### TASK DESCRIPTION:
A single figure is required: the number of lines in the data below that hold the word "kończyć".

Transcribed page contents
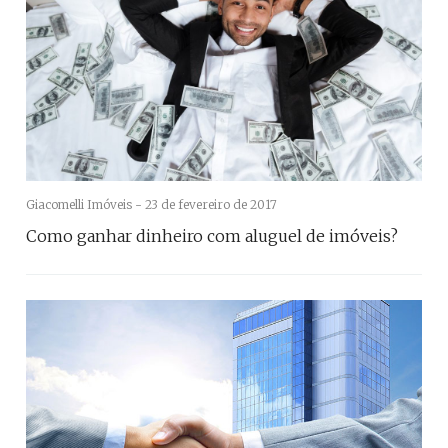
Giacomelli Imóveis -
23 de fevereiro de 2017
Como ganhar dinheiro com aluguel de imóveis?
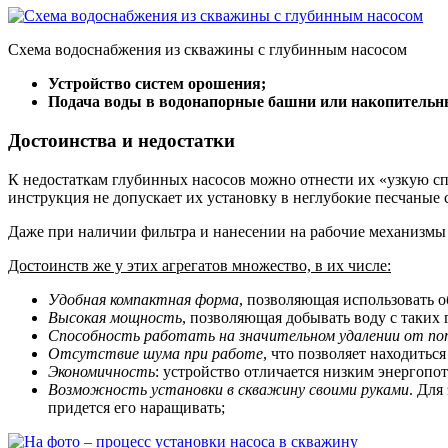
Схема водоснабжения из скважины с глубинным насосом
Устройство систем орошения;
Подача воды в водонапорные башни или накопительн
Достоинства и недостатки
К недостаткам глубинных насосов можно отнести их «узкую сп
инструкция не допускает их установку в неглубокие песчаные
Даже при наличии фильтра и нанесении на рабочие механизмы
Достоинств же у этих агрегатов множество, в их числе:
Удобная компактная форма
, позволяющая использовать 
Высокая мощность
, позволяющая добывать воду с таких
Способность работать на значительном удалении от пот
Отсутствие шума при работе
, что позволяет находитьс
Экономичность
: устройство отличается низким энергопо
Возможность установки в скважину своими руками
. Для
придется его наращивать;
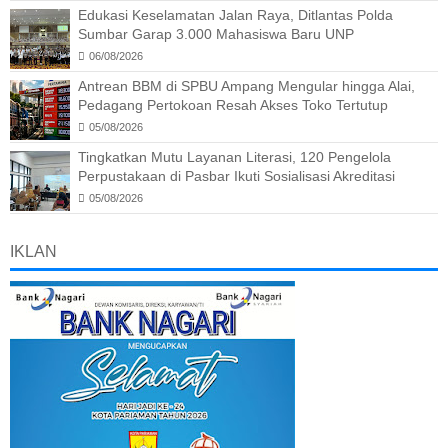
Edukasi Keselamatan Jalan Raya, Ditlantas Polda
Sumbar Garap 3.000 Mahasiswa Baru UNP
06/08/2026
Antrean BBM di SPBU Ampang Mengular hingga Alai,
Pedagang Pertokoan Resah Akses Toko Tertutup
05/08/2026
Tingkatkan Mutu Layanan Literasi, 120 Pengelola
Perpustakaan di Pasbar Ikuti Sosialisasi Akreditasi
05/08/2026
IKLAN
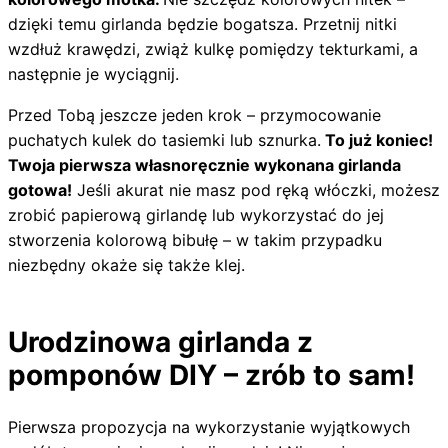
dzięki temu girlanda będzie bogatsza. Przetnij nitki
wzdłuż krawędzi, zwiąż kulkę pomiędzy tekturkami, a
następnie je wyciągnij.
Przed Tobą jeszcze jeden krok – przymocowanie
puchatych kulek do tasiemki lub sznurka.
To już koniec!
Twoja pierwsza własnoręcznie wykonana girlanda
gotowa!
Jeśli akurat nie masz pod ręką włóczki, możesz
zrobić papierową girlandę lub wykorzystać do jej
stworzenia kolorową bibułę – w takim przypadku
niezbędny okaże się także klej.
Urodzinowa girlanda z
pomponów DIY – zrób to sam!
Pierwsza propozycja na wykorzystanie wyjątkowych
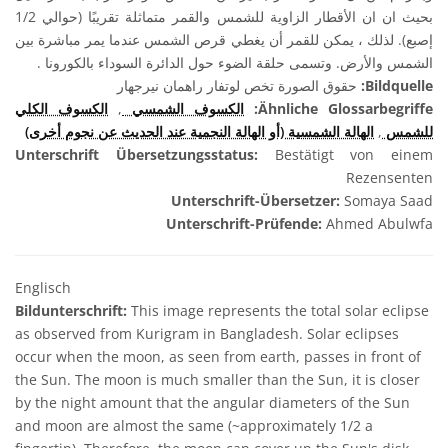
بحيث ان ان الأقطار الزاوية للشمس والقمر متماثلة تقريبًا (حوالي 1/2
إصبع). لذلك ، يمكن للقمر أن يغطي قرص الشمس عندما يمر مباشرة بين
الشمس والأرض. وتسمى حلقة الضوء حول الدائرة السوداء بالكورونا .
حقوق الصورة تخص لوتفار راهمان نيرجهار
Bildquelle:
الكسوف الكلي
,
الكسوف الشمسي
Ähnliche Glossarbegriffe:
الهالة الشمسية (أو الهالة النجمية عند الحديث عن نجوم أخرى)
,
للشمس
Unterschrift Übersetzungsstatus:
Bestätigt von einem
Rezensenten
Unterschrift-Übersetzer:
Somaya Saad
Unterschrift-Prüfende:
Ahmed Abulwfa
Englisch
Bildunterschrift:
This image represents the total solar eclipse
as observed from Kurigram in Bangladesh. Solar eclipses
occur when the moon, as seen from earth, passes in front of
the Sun. The moon is much smaller than the Sun, it is closer
by the night amount that the angular diameters of the Sun
and moon are almost the same (~approximately 1/2 a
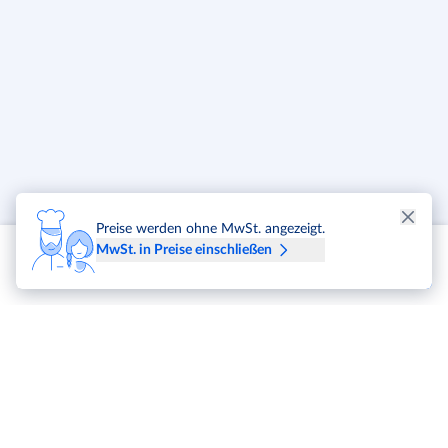
- Hersteller: Kela
Preise werden ohne MwSt. angezeigt.
MwSt. in Preise einschließen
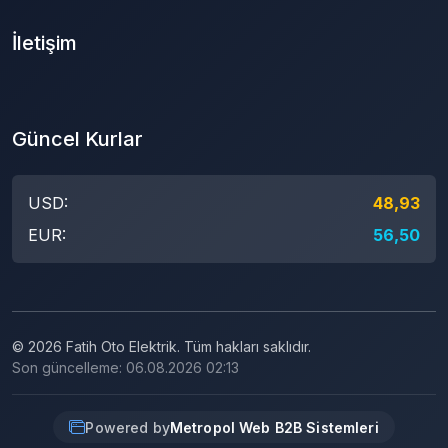
İletişim
Güncel Kurlar
USD:
48,93
EUR:
56,50
© 2026 Fatih Oto Elektrik. Tüm hakları saklıdır.
Son güncelleme: 06.08.2026 02:13
Powered by
Metropol Web B2B Sistemleri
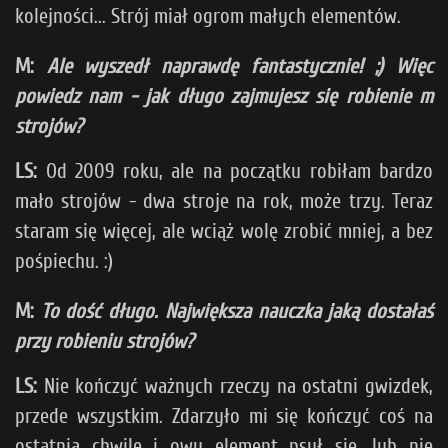
kolejności... Strój miał ogrom małych elementów.
M:
Ale wyszedł naprawdę fantastycznie! ;) Więc
powiedz nam - jak długo zajmujesz się robienie m
strojów?
LS:
Od 2009 roku, ale na początku robiłam bardzo
mało strojów - dwa stroje na rok, może trzy. Teraz
staram się więcej, ale wciąż wolę zrobić mniej, a bez
pośpiechu. :)
M:
To dość długo. Największa nauczka jaką dostałaś
przy robieniu strojów?
LS:
Nie kończyć ważnych rzeczy na ostatni gwizdek,
przede wszystkim. Zdarzyło mi się kończyć coś na
ostatnią chwilę i owy element psuł się, lub nie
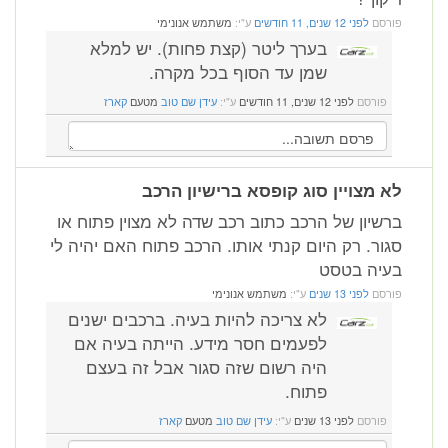
פורסם
לפני 12 שנים, 11 חודשים
ע"י:
משתמש אנונימי
בערך ליטר (קצת פחות). יש למלא
שמן עד הסוף בכל מקרה.
פורסם
לפני 12 שנים, 11 חודשים
ע"י:
עידן שם טוב
מטעם
קארז
לא מצויין סוג קופסא ברישיון הרכב
ברשיון של הרכב כתוב רכב שדה לא מצוין פתוח או
סגור. רק היום קנתי אותו. הרכב פתוח האם יהיה לי
בעיה בטסט
פורסם
לפני 13 שנים
ע"י:
משתמש אנונימי
לא צריכה להיות בעיה. ברכבים ישנים
לפעמים חסר מידע. הייתה בעיה אם
היה רשום שזה סגור אבל זה בעצם
פתוח.
פורסם
לפני 13 שנים
ע"י:
עידן שם טוב
מטעם
קארז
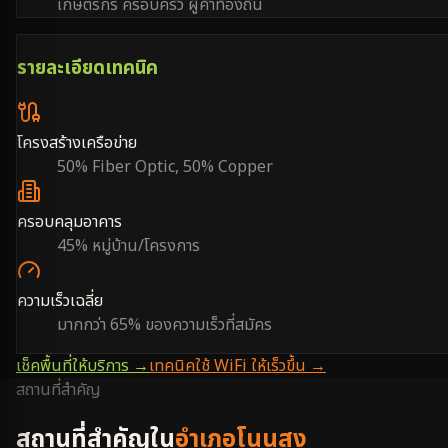
เกษตรกร ครอบครัว ผู้ค้าท้องถิ่น
รายละเอียดเทคนิค
โครงสร้างเครือข่าย
50% Fiber Optic, 50% Copper
ครอบคลุมอาคาร
45% หมู่บ้าน/โครงการ
ความเร็วเฉลี่ย
มากกว่า 65% ของความเร็วที่สมัคร
เช็คพื้นที่ให้บริการ →
เทคนิคใช้ WiFi ให้เร็วขึ้น →
สถานที่สำคัญ
สถานที่สำคัญใน
อำเภอโนนสูง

### RESULT:
2